3.3 Petroleum-Derived Hydrocarbon: for the purpose of this method only, petroleum-derived hydrocarbon is defined as paraffin-type hydrocarbon derived from petroleum.

3.4 Vegetable Wax: wax obtained from plant origin.

3.5 Palm Oil-Derived Vegetable Wax: wax derived from the oil of the palm plant, Elaeis guineensis.

3.6 Soybean Oil-Derived Vegetable Wax: wax derived from the oil of the soybean plant, Glycine max.

3.7 Beeswax: wax, whether or not bleached, of bees in the genus Apis, including the European bee A. mellifera and the Asiatic species A. dorsata, A. florea, and A. indica.

3.8 Mineral Oil: liquid distillate mixture of paraffin-type hydrocarbon derived from petroleum.

3.9 Gel Candle: candle composed of mineral oil that has been admixed with thermoplastic polymer containing styrene subunits. It may contain wax inclusions.

4. apparatus

4.1 GLASS OR POLYPROPYLENE JARS.

4.2 Drying oven, preferably with air exchange, capable of maintaining 105±5 °C.

4.3 Disposable aluminum (Al) pans, ~25 mL and larger capacity.

4.4 Glass vials, 20 mL.

4.5 Glass stir rod.

4.6 IR spectrometer.

5. HOMOGENIZATION OF SAMPLE AND REFERENCE MATERIALS

5.1 FOR GEL CANDLES CONTAINING INCLUSIONS, SEPARATE INCLUSIONS FROM THE GEL, WEIGH SIMILAR PORTIONS TOGETHER, AND ANALYZE ACCORDING TO PORTION TYPE. OTHERWISE, IN A 105 °C OVEN OR A BOILING WATER BATH, MELT THE ENTIRE CANDLE OR REFERENCE WAX IN AN APPROPRIATE CONTAINER (E.G., GLASS FOR OVEN AND POLYPROPYLENE FOR WATER BATH) THAT IS AT LEAST TWICE THE SAMPLE VOLUME. FOR CANDLES MADE OF WAX POURED INTO A NON-WAX CONTAINER, THE ENTIRE CANDLE MAY BE MELTED IN ITS ORIGINAL CONTAINER THEN POURED INTO A CONTAINER TWICE THE SAMPLE VOLUME.

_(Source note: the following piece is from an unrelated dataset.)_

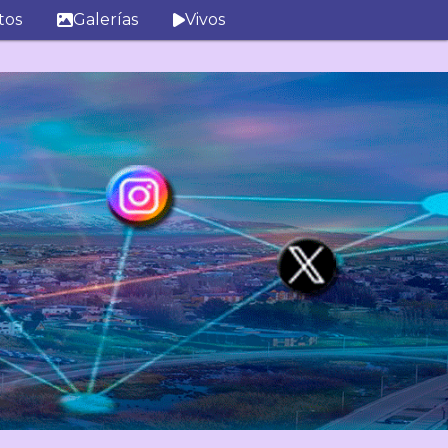
tos
Galerías
Vivos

5.2 Stir the melt until completely homogenized.

5.3 Pour ~10 mL into a 20-mL vial and ~5 mL into a 25-mL Al pan, and allow wax to cool completely.

5.4 Break wax in Al pan into small pieces for analysis.

NOTE: Use of Al pans to facilitate representative sub-sampling is consistent with ASTM D5442 (2.1). The wax remaining in the 20-mL vial may be remelted and sampled for additional analysis as needed.

6. PROCEDURE

OBTAIN AN IR SPECTRUM OF THE HOMOGENIZED, COOLED, AND SOLIDIFIED WAX SAMPLE IN TRANSMISSION MODE FROM 4000-500 CM-1. ALTERNATIVELY, A DROP OF MELTED, HOMOGENIZED WAX FROM 5.2 MAY BE SAMPLED DIRECTLY AND ALLOWED TO RESOLIDIFY BEFORE IR ANALYSIS. GEL CANDLES MAY BE SAMPLED DIRECTLY FROM THE MELT IN 5.2 AND ANALYZED AFTER COOLING.

7. Discussion

7.1 ALLOWING A WAX TO RESOLIDIFY BEFORE IR ANALYSIS IS IMPORTANT BECAUSE RECRYSTALLIZED WAX YIELDS MORE SPECTRAL INFORMATION THAN DOES MOLTEN WAX. FOR EXAMPLE, PARAFFIN WILL SHOW SPLIT BANDS AT ~1470 AND ~720 CM-1 WHEN CRYSTALLINE, BUT ONLY SINGLE BANDS WHEN MOLTEN (FIG. 6.1).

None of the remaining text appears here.